Forget pawn shops. These two freshly-divorced women threw caution (and jewelry) to the wind in observance of the Reno, Nevada custom of tossing their rings into the Truckee River. What I don’t get is why they wouldn’t want to sell them since it was 1932, amidst the Great Depression. At least get enough to buy a celebratory whiskey! And why were they wearing Hawaiian leis in the middle of the dessert? And what did their husbands do to warrant such a dismissal of vows?
In 2013, The Huffington Post shared this image, with Nevada still #5 in a list of Top Ten Divorce Capitals.

Any of these hotspots look familiar?

Actually, This House Possessed was a 1981 made-for-TV Parker Stevenson movie that gave me the willies in my formidable years. But it wasn’t nearly as scary as this shot of men being chased by a house. I bet they could give Usain Bolt a run for his money in the 100 meter dash.
When we think hurricane, we probably think of Katrina, but 1998’s Hurricane Georges was no picnic for folks in Key West. The 90-mph winds tore through homes on Houseboat Row.

Nowadays, Houseboat Row looks like this:

Is that winky face tempting fate? Is he squinting into the sun? Or did a seagull just make bad-bad on him?

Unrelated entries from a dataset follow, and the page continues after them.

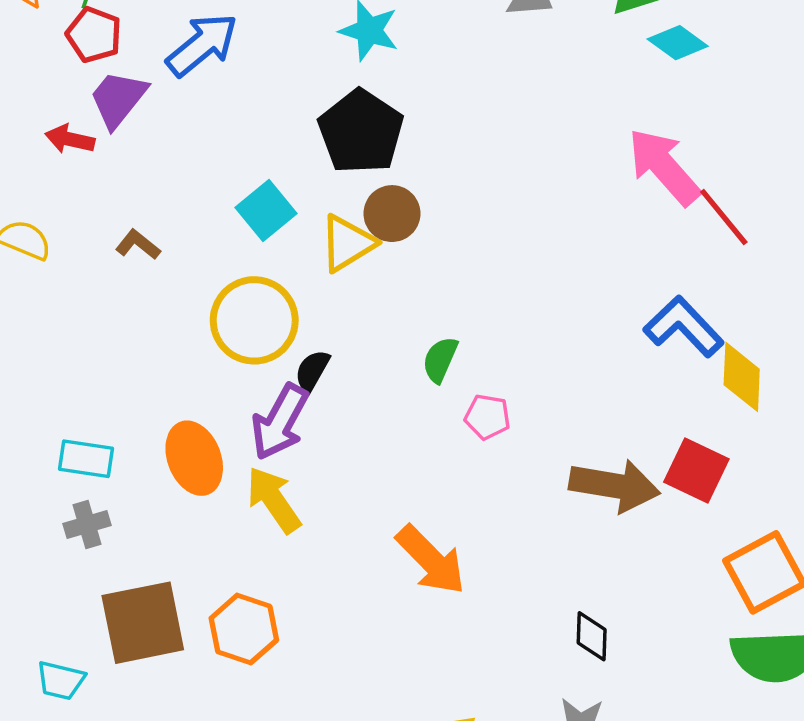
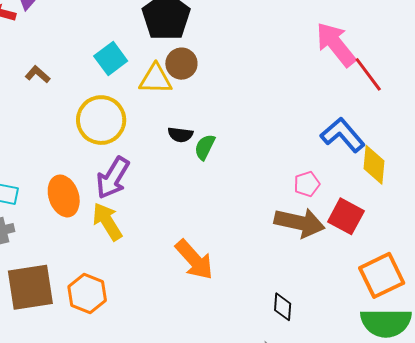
yellow triangle: (347, 243) -> (156, 79), turned 30
black semicircle: (312, 371) -> (180, 135), moved, turned -115
pink pentagon: (487, 417) -> (307, 184), moved, turned -30

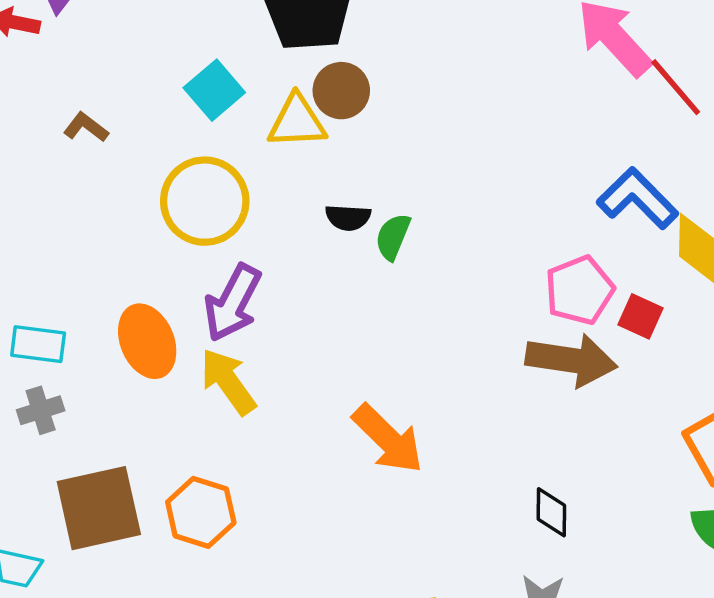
pink pentagon: (307, 184) -> (579, 290), size x1.5
red square: (346, 216) -> (641, 316), moved, size x0.7

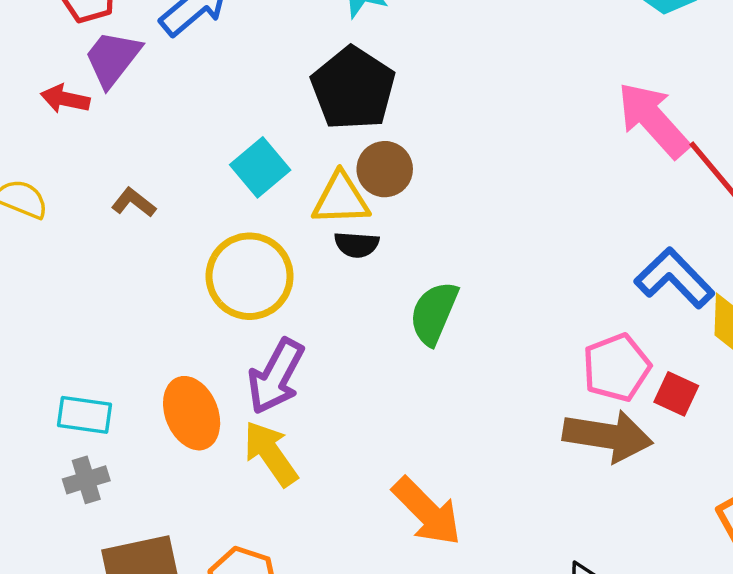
black semicircle: (348, 217) -> (357, 245), moved
green semicircle: (393, 237) -> (434, 313), size x1.4

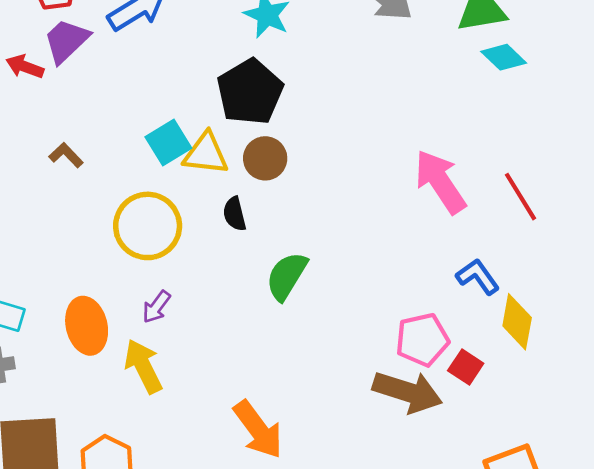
pink arrow: (653, 120) -> (440, 182), moved
yellow triangle: (341, 199) -> (206, 154), moved
black semicircle: (357, 245) -> (235, 214), turned 64
blue L-shape: (674, 278) -> (478, 277), size x0.7
purple arrow: (276, 376) -> (156, 307), size x0.6

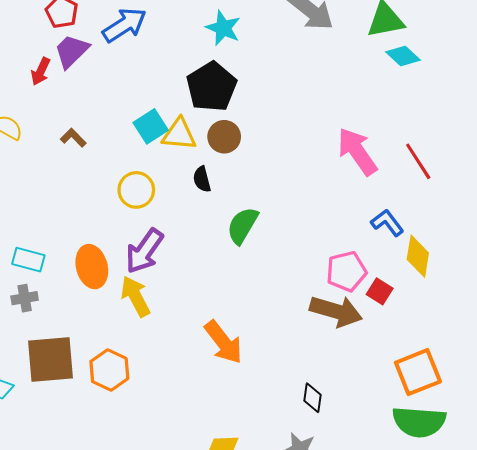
red arrow: (25, 67) -> (41, 71), turned -84
yellow circle: (148, 226) -> (136, 190), size x0.7
purple arrow: (156, 307) -> (144, 251), size x1.8

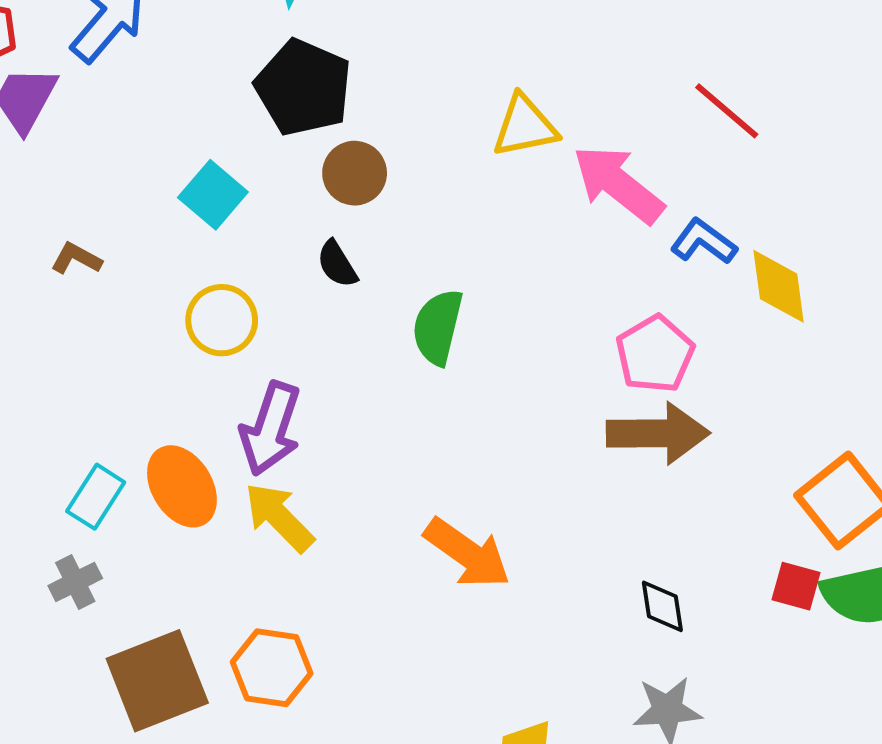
yellow triangle: (179, 134) -> (525, 126), moved
pink arrow: (357, 151) -> (618, 184), moved
cyan rectangle: (28, 260) -> (96, 497), moved, turned -56
red square: (380, 291) -> (796, 586), moved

1953 Hillcrest Country Club
Comedians Groucho Marx, George Jessel, Milton Berle, Eddie Cantor (air-stabbing his pal), and Buddy Lester met daily for lunch.

Actor-comedian Joe E. Brown gets toweled off by wife Kathryn at his Brentwood home in 1951. She doesn’t seem to mind his toned 60-year-old physique. The two were married 55 years until his death in 1973.
He was one of the most popular American comedians in the 1930s and 1940s, with successful films like A Midsummer Night’s Dream, Earthworm Tractors, and Alibi Ike. In his later career Brown starred in Some Like It Hot (1959), as Osgood Fielding III, in which he utters the famous punchline, “Well, nobody’s perfect.”

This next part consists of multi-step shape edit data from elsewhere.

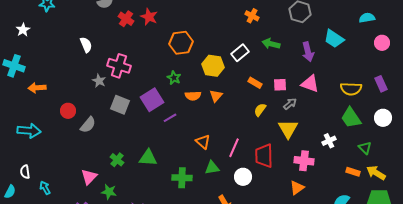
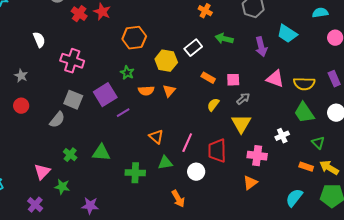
gray star: (99, 81) -> (21, 76), moved
pink triangle: (310, 84) -> (275, 79), moved
gray semicircle: (88, 125) -> (57, 120), moved

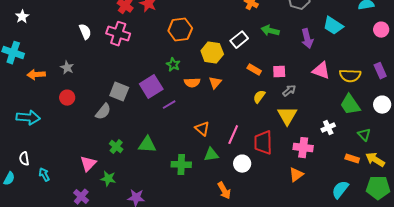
pink cross: (72, 61) -> (118, 34), moved

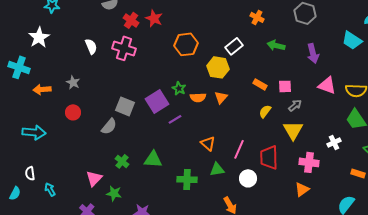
white star: (22, 17) -> (39, 37), moved, size x1.5
cyan trapezoid: (333, 26) -> (352, 40), moved
white rectangle: (239, 40) -> (234, 46), moved
green star: (173, 65) -> (179, 88), moved

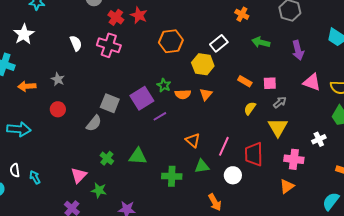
cyan arrow: (50, 189) -> (35, 177), moved

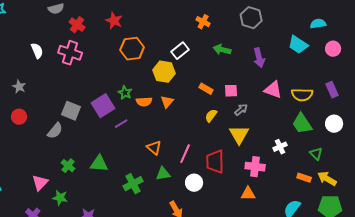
red star: (139, 15) -> (114, 21), moved
green cross: (172, 176) -> (133, 184), turned -30
orange triangle: (287, 186) -> (248, 194), turned 35

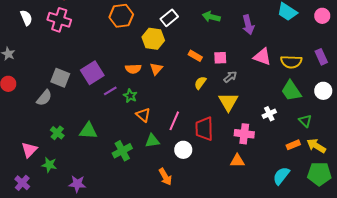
green star: (125, 93) -> (130, 96), moved
orange rectangle: (304, 178) -> (293, 145), turned -40

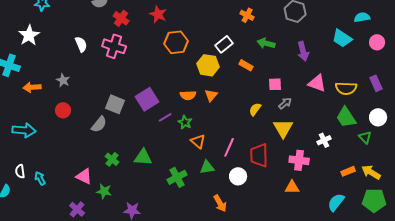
orange rectangle: (195, 56) -> (246, 65), moved
green triangle: (305, 121) -> (365, 137), moved
pink triangle: (29, 150) -> (84, 176), turned -48

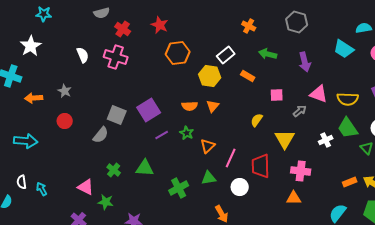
gray arrow: (285, 103) -> (300, 111), moved
purple line: (165, 117) -> (162, 135), moved
white cross: (324, 140) -> (326, 140), moved
orange triangle: (198, 141) -> (208, 146), moved, turned 35

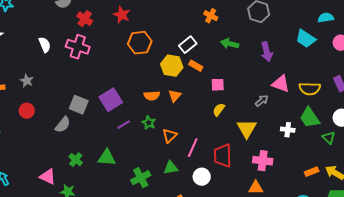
orange rectangle: (248, 76) -> (196, 66), moved
pink square: (277, 95) -> (218, 85), moved
white cross: (326, 140) -> (288, 130), turned 32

Doesn’t he look like the happiest camper ever? 
Can you tell who the woman is here with him? I’d recognize her anywhere.


WPA (Works Progress Administration) workers load a truck with flood debris in Louisville, KY in 1937. It sure looks a muddy mess, but since we haven’t seen a drop of rain since May, I’d take a muddy mess right now.

Most of the yearbooks I collect have ads in the back. Rarely are they interesting beyond the typeset or logos of the times, but this 1955 Lion’s Lair yearbook shows student at the places of business.


These students tried out the wheelbarrow at Allandale Hardware & Variety.

This Piggly Wiggly image gives insight to mid-century grocery stores before big chains like Wal-Mart and Target served our grocery needs.

Butter Krust was the best bread around; we used to cover our textbooks with Butter Krust advertising sheets.

Isn’t this last one fun? I like how they spell Bubba as “Buba.”


Okay, okay, I get it. The war is over. Japan has just surrendered, and folks in Washington DC are understandably celebrating with copious amounts of PDA. But tone it down, folks. Save it for the bedroom. I’m turning into an old fuddy-duddy, aren’t I?